Совпадение? Мало ли зачем хакиму Рашиду приспичило сесть именно в этот автобус!
Возле сверкающих мигалками машин материализуется дородный бородач, одетый с иголочки, и, размахивая дымящейся сигарой, проталкивается прямиком к круглолицему коротышке и хакиму. Следом за бородачом тенью движется детина с маловыразительной физиономией телохранителя. Еще бы: такое тело и не хранить! Али-бей не верит своим глазам: Равиль ар-Рави, Большой Равиль, далеко не последний из шейхов «Аламута»… а ведь не придерешься — даже налоги, говорят, и те платит исправно!
— Господин хайль-баши, тут…
— Я занят! — рявкает Фаршедвард. — Не видишь — господин хайль-баши ест!
Испуганный мушериф исчезает быстрее принцессы Зейнаб, убегающей от людоеда-извращенца Вишапа ибн-Вишапа. Скажи Тот-еще-Фарш, что он сейчас думает, и избавиться от подчиненного было бы гораздо труднее. Думать — не поле пахать; зато есть — дело святое. Когда начальство изволит кушать, его лучше не беспокоить.

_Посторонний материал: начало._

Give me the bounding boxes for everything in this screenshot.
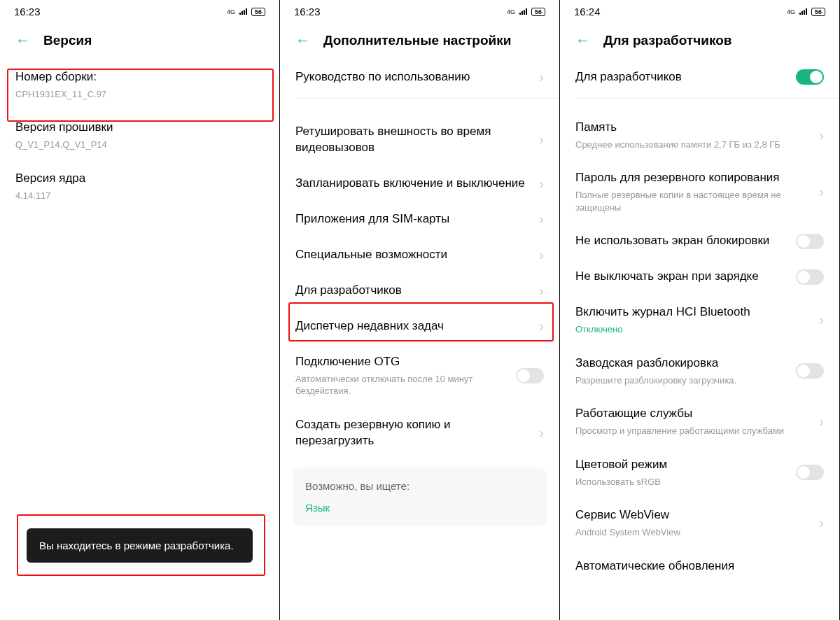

Задерживать недавних заложников не было никакого повода. Бессмысленная, глупая идея. Хайль-баши просто сидел и наблюдал за тем, как круглолицый, хаким Рашид и его подруга садятся в «Чауш» Большого Равиля, «горный орел» что-то втолковывает своим спутникам, дверца захлопывается…
Что же это получается? Сколопендра неожиданно выигрывает в «Лотерее Двенадцати Домов» место в привилегированном мектебе, куда мечтают пристроить своих отпрысков обеспеченные родители чуть ли не со всей страны. Случайность? Допустим… Однако упрямая девчонка идти в мектеб наотрез отказывается, и тогда за ней являются, уговаривают, а потом пытаются увести силой. У хакима аль-Шинби, преподавателя именно этого мектеба, «случайно» обнаруживается фотография Сколопендры. Заснятой в момент… скажем так — вольных упражнений. Значит, они знают? Тогда кто — «они» и чего от них ждать?
Хороший вопрос; только хорошего ответа на него пока нет.
И тут на залитой кровью заложников и смертников сцене появляется Равиль ар-Рави собственной персоной. Каким краем завязан здесь шейх «Аламута»? Ну да, в мектебе у него учится дочка, никакой тайны в этом нет, но в его машину садится тот самый хаким, у которого обнаружилась фотография девчонки! Кстати, а кто такой куцебородый коротышка?
Фаршедвард на минуту перестал жевать и распорядился принести ему лист с данными заложников. Коротышка расписывался перед хакимом. Ага, вот! Кадаль Хануман, психоаналитик, доктор психологии… Очень интересно! Магистр истории и доктор психологии уезжают в одной машине с «горным орлом». Просто союз пера и орала, в смысле глотки Большого… Стоп. Не иначе Большой Равиль прибрал к рукам какого-то святого. Обычному врачу это не под силу…
Голова отказывалась работать. Денер-кебаб закончился, но мыслей от этого не прибавилось. Фаршедвард был зол и крайне недоволен собой. Что-то закипало прямо у него под носом — а он никак не мог сообразить, что именно!
Наконец хайль-баши соизволил высунуться из окошка патрульной машины и окликнул бродившего неподалеку Карена.
— Ты уволен! — без всяких предисловий объявил он растерянно заморгавшему «белому змею». — Сдай оружие.
— Как это, господин хайль?.. — Карен машинально повиновался и стал расстегивать ремень наплечной кобуры.
— Очень просто, егерь. Уволен из полиции. Вернее, даже не принят. Ты теперь безработный. И знаешь, где тебе придется искать работу?
Скуластое лицо егеря отразило попеременно удивление, работу мысли и некоторое понимание. «Хороший парень. Только хороший парень — еще не профессия», — вздохнул про себя Фаршедвард.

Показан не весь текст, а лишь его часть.